With the foundation of Quebec in 1608, French settlement and trade began. The early French colonists bartered goods, but also used French coins – the basic unit of currency was the Denier.
However, there was a major problem with using the French currency, there was never enough!
Even though the French government sent silver coins from France, the coins tended to be taken out of circulation by merchants, who used them to pay their taxes and buy European goods, as well as hoarding the coins for personal financial security.
To deal with the shortage, the French government authorized the use of coins limited to New France. These were known as the monnoye du pays. These coins had an assigned value, higher than coins used in France. They were not successful because they had no value outside the colony.

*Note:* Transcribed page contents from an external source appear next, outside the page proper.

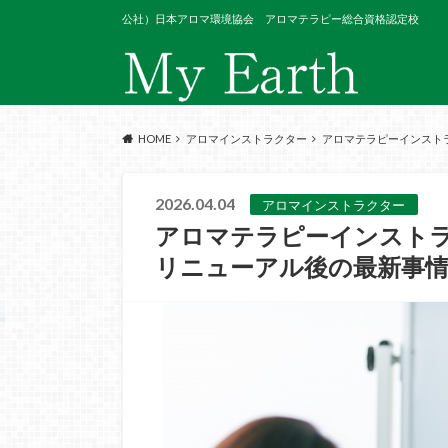
公社）日本アロマ環境協会 アロマテラピー総合資格認定校
HOME
アロマインストラクター
アロマテラピーインスト
2026.04.04
アロマインストラクター
アロマテラピーインストラ
リニューアル後の最新事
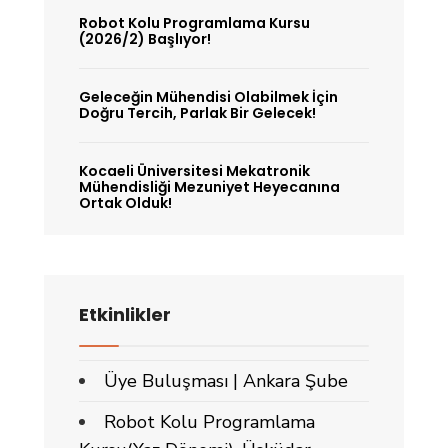
Robot Kolu Programlama Kursu
(2026/2) Başlıyor!
Geleceğin Mühendisi Olabilmek İçin
Doğru Tercih, Parlak Bir Gelecek!
Kocaeli Üniversitesi Mekatronik
Mühendisliği Mezuniyet Heyecanına
Ortak Olduk!
Etkinlikler
Üye Buluşması | Ankara Şube
Robot Kolu Programlama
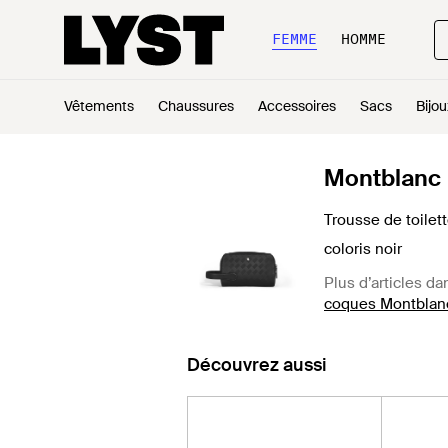
FEMME
HOMME
Vêtements
Chaussures
Accessoires
Sacs
Bijou
Montblanc
Trousse de toile
coloris noir
Plus d’articles da
coques Montblan
Découvrez aussi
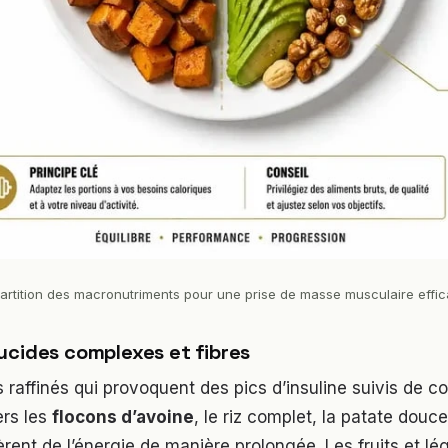
partition des macronutriments pour une prise de masse musculaire effi
ucides complexes et fibres
s raffinés qui provoquent des pics d’insuline suivis de c
rs les
flocons d’avoine
, le riz complet, la patate douce
èrent de l’énergie de manière prolongée. Les fruits et 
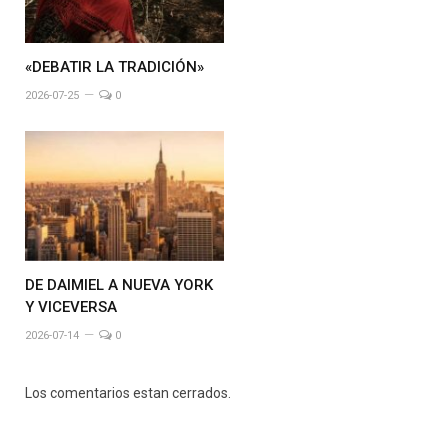
«DEBATIR LA TRADICIÓN»
2026-07-25
0
DE DAIMIEL A NUEVA YORK
Y VICEVERSA
2026-07-14
0
Los comentarios estan cerrados.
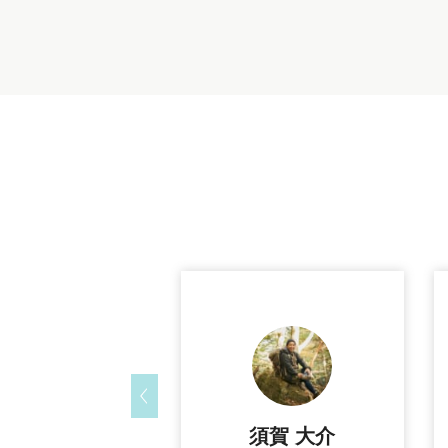
須賀 大介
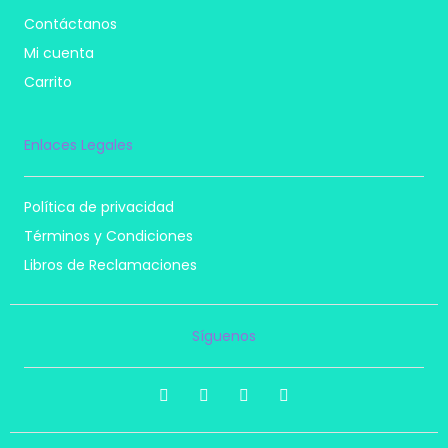
Contáctanos
Mi cuenta
Carrito
Enlaces Legales
Política de privacidad
Términos y Condiciones
Libros de Reclamaciones
Síguenos
I
F
T
P
n
a
i
i
s
c
k
n
t
e
t
t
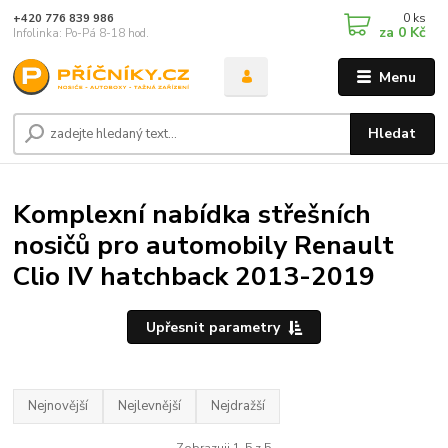
0
ks
+420 776 839 986
za
0 Kč
Infolinka: Po-Pá 8-18 hod.
Menu
Hledat
Komplexní nabídka střešních
nosičů pro automobily Renault
Clio IV hatchback 2013-2019
Upřesnit parametry
Nejnovější
Nejlevnější
Nejdražší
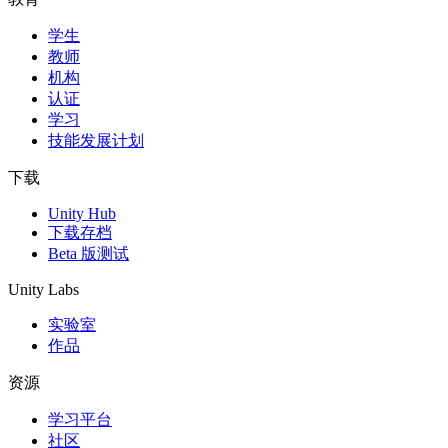
学生
独立游戏
教师
小团队也能做出大游戏
机构
认证
XR 游戏
学习
跨平台发布 XR 游戏
技能发展计划
多人游戏
下载
简化多人游戏开发
Unity Hub
下载存档
Beta 版测试
Unity Labs
实验室
作品
资源
学习平台
社区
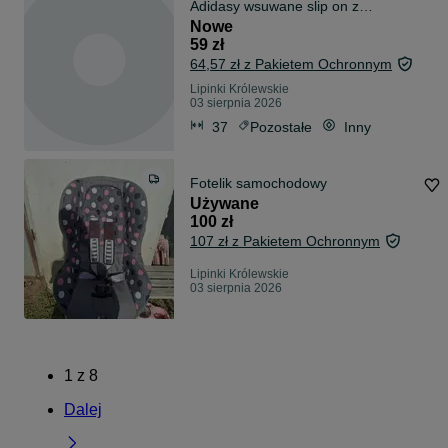
Adidasy wsuwane slip on z
napisem
Nowe
59 zł
64,57 zł z Pakietem Ochronnym
Lipinki Królewskie
03 sierpnia 2026
37
Pozostałe
Inny
Fotelik samochodowy
Używane
100 zł
107 zł z Pakietem Ochronnym
Lipinki Królewskie
03 sierpnia 2026
1
z
8
Dalej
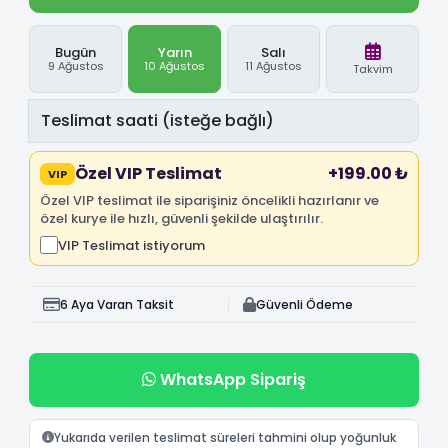
Bugün
Yarın
Salı
9 Ağustos
10 Ağustos
11 Ağustos
Takvim
Özel VIP Teslimat
+199.00 ₺
VIP
Özel VIP teslimat ile siparişiniz öncelikli hazırlanır ve
özel kurye ile hızlı, güvenli şekilde ulaştırılır.
VIP Teslimat istiyorum
6 Aya Varan Taksit
Güvenli Ödeme
WhatsApp Sipariş
Yukarıda verilen teslimat süreleri tahmini olup yoğunluk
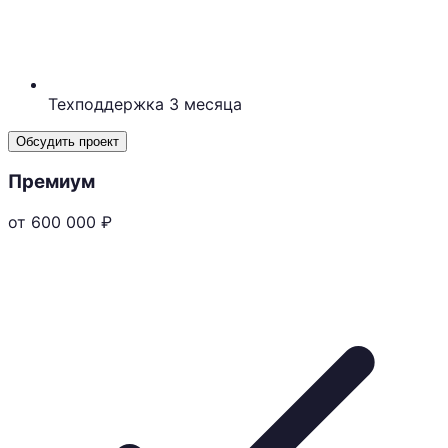
Техподдержка 3 месяца
Обсудить проект
Премиум
от 600 000
₽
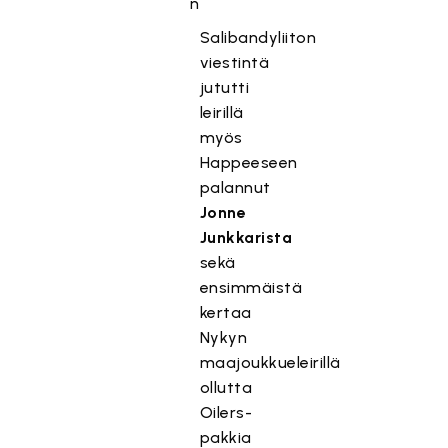
n
Salibandyliiton
viestintä
jututti
leirillä
myös
Happeeseen
palannut
Jonne
Junkkarista
sekä
T
ensimmäistä
ä
kertaa
m
Nykyn
ä
maajoukkueleirillä
s
ollutta
i
Oilers-
s
pakkia
ä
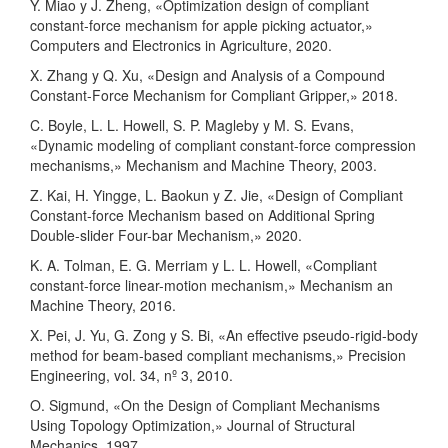
Y. Miao y J. Zheng, «Optimization design of compliant
constant-force mechanism for apple picking actuator,»
Computers and Electronics in Agriculture, 2020.
X. Zhang y Q. Xu, «Design and Analysis of a Compound
Constant-Force Mechanism for Compliant Gripper,» 2018.
C. Boyle, L. L. Howell, S. P. Magleby y M. S. Evans,
«Dynamic modeling of compliant constant-force compression
mechanisms,» Mechanism and Machine Theory, 2003.
Z. Kai, H. Yingge, L. Baokun y Z. Jie, «Design of Compliant
Constant-force Mechanism based on Additional Spring
Double-slider Four-bar Mechanism,» 2020.
K. A. Tolman, E. G. Merriam y L. L. Howell, «Compliant
constant-force linear-motion mechanism,» Mechanism an
Machine Theory, 2016.
X. Pei, J. Yu, G. Zong y S. Bi, «An effective pseudo-rigid-body
method for beam-based compliant mechanisms,» Precision
Engineering, vol. 34, nº 3, 2010.
O. Sigmund, «On the Design of Compliant Mechanisms
Using Topology Optimization,» Journal of Structural
Mechanics, 1997.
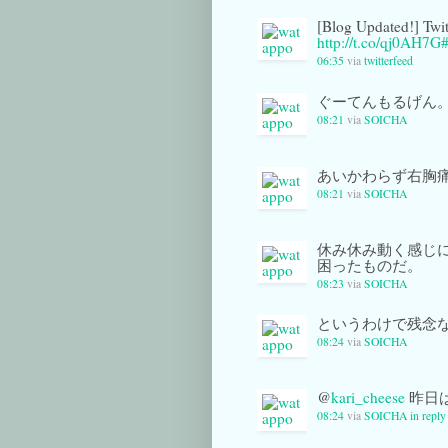
[Blog Updated!]
http://t.co/qj0AH7G
06:35
via
twitterfeed
ぐーてんもるげん
08:21
via
SOICHA
あいかわらず右胸
08:21
via
SOICHA
休み休み動く感じ
困ったものだ。
08:23
via
SOICHA
というわけで残念
08:24
via
SOICHA
@
kari_cheese
昨日は
08:24
via
SOICHA
in reply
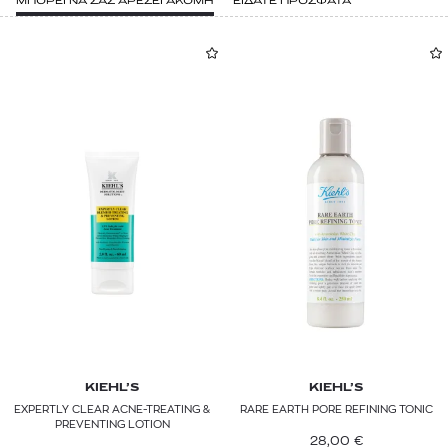
ΜΠΟΡΕΙ ΝΑ ΣΑΣ ΑΡΕΣΕΙ ΑΚΟΜΗ
ΕΙΔΑΤΕ ΠΡΟΣΦΑΤΑ
KIEHL’S
KIEHL’S
EXPERTLY CLEAR ACNE-TREATING &
RARE EARTH PORE REFINING TONIC
PREVENTING LOTION
28,00
€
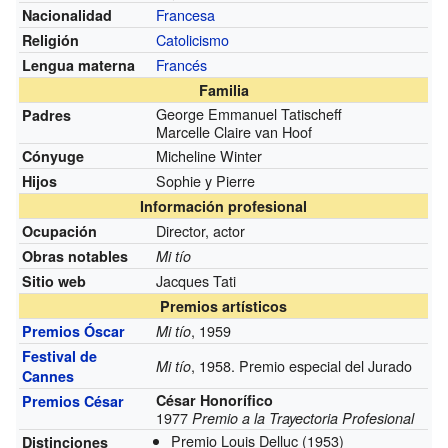
Francesa
Nacionalidad
Catolicismo
Religión
Francés
Lengua materna
Familia
George Emmanuel Tatischeff
Padres
Marcelle Claire van Hoof
Micheline Winter
Cónyuge
Sophie y Pierre
Hijos
Información profesional
Director, actor
Ocupación
Obras notables
Mi tío
Jacques Tati
Sitio web
Premios artísticos
, 1959
Premios Óscar
Mi tío
Festival de
, 1958. Premio especial del Jurado
Mi tío
Cannes
César Honorífico
Premios César
1977
Premio a la Trayectoria Profesional
Premio Louis Delluc
(1953)
Distinciones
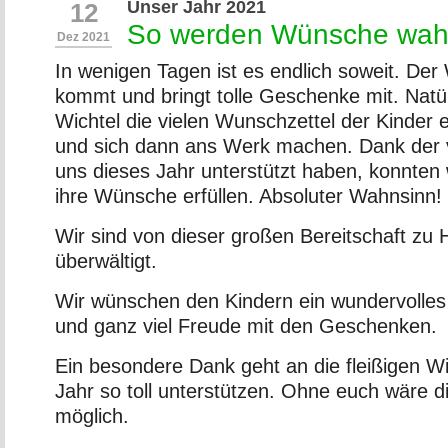
Unser Jahr 2021
12
So werden Wünsche wah
Dez 2021
In wenigen Tagen ist es endlich soweit. D
kommt und bringt tolle Geschenke mit. Natü
Wichtel die vielen Wunschzettel der Kinder e
und sich dann ans Werk machen. Dank der vi
uns dieses Jahr unterstützt haben, konnten 
ihre Wünsche erfüllen. Absoluter Wahnsinn!
Wir sind von dieser großen Bereitschaft zu H
überwältigt.
Wir wünschen den Kindern ein wundervolles
und ganz viel Freude mit den Geschenken.
Ein besondere Dank geht an die fleißigen Wi
Jahr so toll unterstützen. Ohne euch wäre di
möglich.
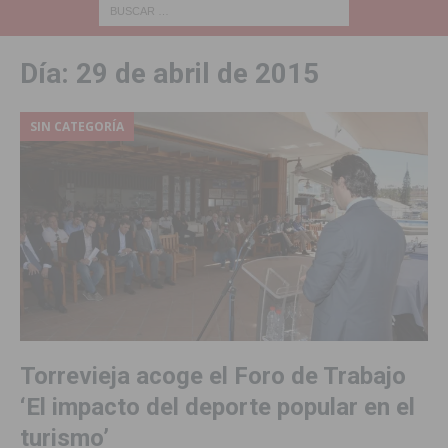
Día:
29 de abril de 2015
SIN CATEGORÍA
Torrevieja acoge el Foro de Trabajo
‘El impacto del deporte popular en el
turismo’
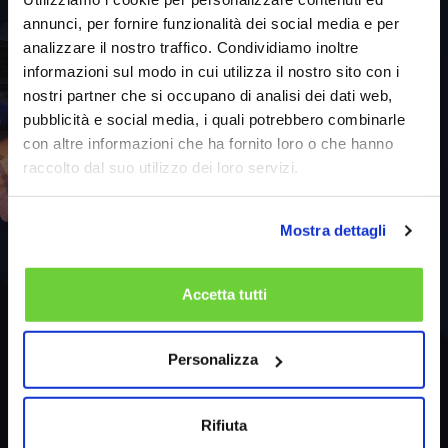
annunci, per fornire funzionalità dei social media e per
analizzare il nostro traffico. Condividiamo inoltre
informazioni sul modo in cui utilizza il nostro sito con i
nostri partner che si occupano di analisi dei dati web,
pubblicità e social media, i quali potrebbero combinarle
con altre informazioni che ha fornito loro o che hanno
raccolto dal suo utilizzo dei loro servizi.
Mostra dettagli
Accetta tutti
Personalizza
Rifiuta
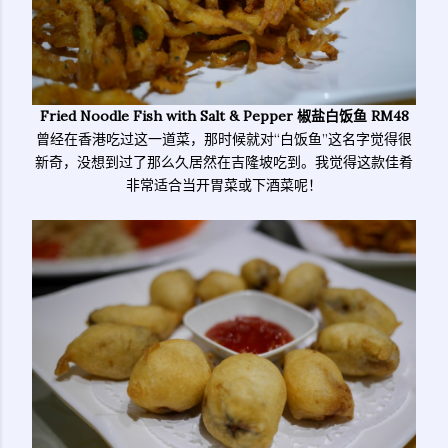
Fried Noodle Fish with Salt & Pepper 椒盐白饭鱼 RM48
曾经在香港吃过这一道菜，那时候就对“白饭鱼”这名字觉得很
新奇，没想到过了那么久居然在吉隆坡吃到。我觉得这款佳肴
非常适合当开胃菜或下酒菜呢！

In 1685, a military expedition against the Iroquois (allies of the English) went badly. As a result, colonial authorities in New France found themselves short of funds.
Typically, when short on funds, the government delayed paying merchants until a fresh supply arrived from France. But, the payment of soldiers could not be postponed.
The coin shortage had grown so severe that colonial authorities resorted to using playing cards as currency. It was Jacques de Meulles, Intendant of Justice, Police, and Finance who came up with this incredibly innovative solution.
The cards were readily accepted by merchants and the general public and circulated freely at face value. They were marked with the amount on the back and were given to soldiers as compensation. They were redeemed later when more coins became available.
British Colonial Rule
French rule came to an end with the Conquest of Quebec by the British in 1760.
One of the major effects was a wide variety of foreign coinage and bills. This included French coins and American colonial treasury bills.
Colonial governments were quite imaginative in domesticating foreign currencies. For example, officials in Prince Edward Island punched out the centres of Spanish-American dollars, creating the “holey dollar“, with each of the two pieces being used as coins with seperate values.
Until the middle of the nineteenth century, each British colony in North America regulated the use of currency in its own jurisdiction.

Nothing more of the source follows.